02 de dezembro de 2019 | 09h30

A limitação dos juros do uso do limite do cheque especial em 8% ao mês, a partir de Janeiro, causou surpresa, pelo fato de a equipe econômica, a começar pelo ministro Paulo Guedes, ser fortemente liberal. Finalmente o Banco Central descobriu algo que há muito tempo é consenso no resto do mundo: a elevada concentração bancária brasileira acarreta maiores juros e prejuízo ao consumidor.

(Foto: Estadão)

Os bancos têm desconhecido a redução da taxa Selic para o seu menor patamar desde que foi criada. Em média a taxa anual do cheque especial atinge 305,9%, índice para agiota nenhum colocar defeito.

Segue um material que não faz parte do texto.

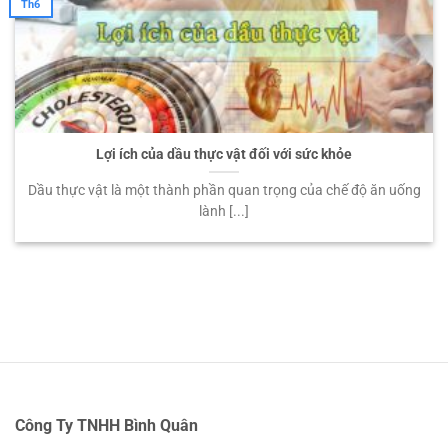
Th6
Lợi ích của dầu thực vật đối với sức khỏe
Dầu thực vật là một thành phần quan trọng của chế độ ăn uống
lành [...]
Công Ty TNHH Bình Quân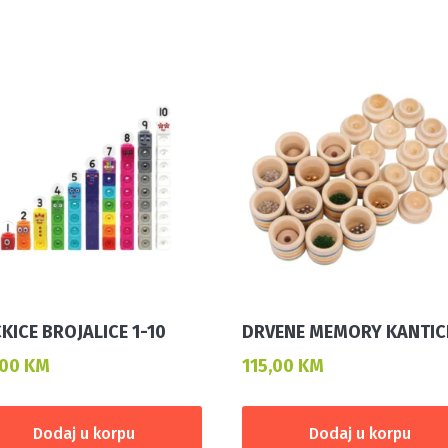
KICE BROJALICE 1-10
DRVENE MEMORY KANTIC
,00
KM
115,00
KM
Dodaj u korpu
Dodaj u korpu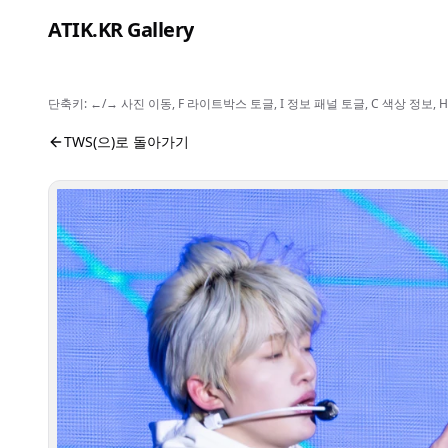
본문으로 건너뛰기
ATIK.KR Gallery
단축키: ←/→ 사진 이동, F 라이트박스 토글, I 정보 패널 토글, C 색상 정
#JIHOON #DOHOON #Color in Music Festival
사진 뷰어입니다. 버튼으로 전체화면, 공유, 정보 보기를 
TWS(으)로 돌아가기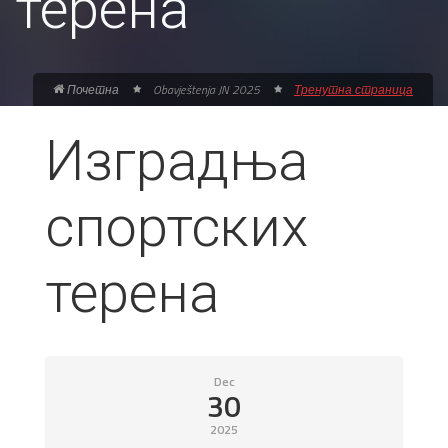
терена
Почетна
Obavještenja JN 2025
Тренутна страница
Изградња
спортских
терена
Dec
30
2025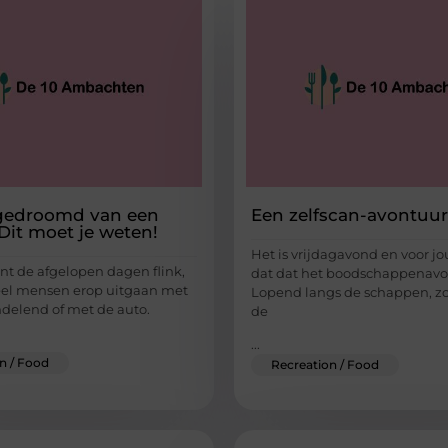
l gedroomd van een
Een zelfscan-avontuur
Dit moet je weten!
Het is vrijdagavond en voor j
jnt de afgelopen dagen flink,
dat dat het boodschappenavon
eel mensen erop uitgaan met
Lopend langs de schappen, zo
ndelend of met de auto.
de
...
n / Food
Recreation / Food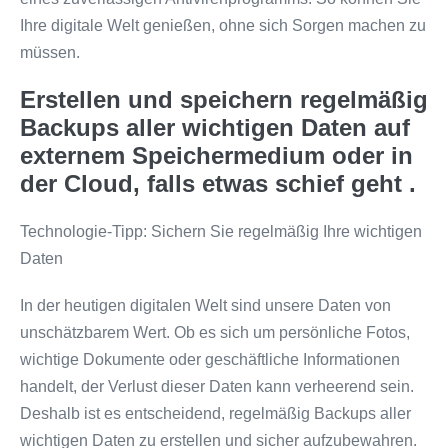
Ihre digitale Welt genießen, ohne sich Sorgen machen zu
müssen.
Erstellen und speichern regelmäßig
Backups aller wichtigen Daten auf
externem Speichermedium oder in
der Cloud, falls etwas schief geht .
Technologie-Tipp: Sichern Sie regelmäßig Ihre wichtigen
Daten
In der heutigen digitalen Welt sind unsere Daten von
unschätzbarem Wert. Ob es sich um persönliche Fotos,
wichtige Dokumente oder geschäftliche Informationen
handelt, der Verlust dieser Daten kann verheerend sein.
Deshalb ist es entscheidend, regelmäßig Backups aller
wichtigen Daten zu erstellen und sicher aufzubewahren.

Cinco bancos concentram em torno de 75% do dinheiro movimentado em contas-correntes no país.

Embora tabelamentos não costumem dar certo, trata-se de uma tentativa de reduzir um pouco as absurdas taxas cobradas pelos bancos. O consumidor, contudo, nem deverá sentir o efeito desta medida, porque o teto cairá para ainda inexplicáveis 151,82%. Não há nenhuma aplicação e nem atividade produtiva que renda ao menos um décimo deste teto.

Além disso serão cobradas tarifas de todos os correntistas com cheque especial acima de 500 reais. Ou seja, o tabelamento pode até dar lucro para os bancos. Somente maior concorrência reduziria, de verdade, estes juros absurdos.

A propósito, 76 países limitam juros em crédito como mostrou matéria do Estadão deste domingo. Dentre eles, Canadá, França e Espanha.

A partir de Janeiro o consumidor deveria tomar uma atitude: cancelar o cheque especial com limite superior a 500 reais, caso contrário, será tarifado e pagará valores absurdos pelo uso deste dinheiro. Se precisar de crédito pode recorrer a linhas com juros mais em conta como o empréstimo pessoal ou o consignado.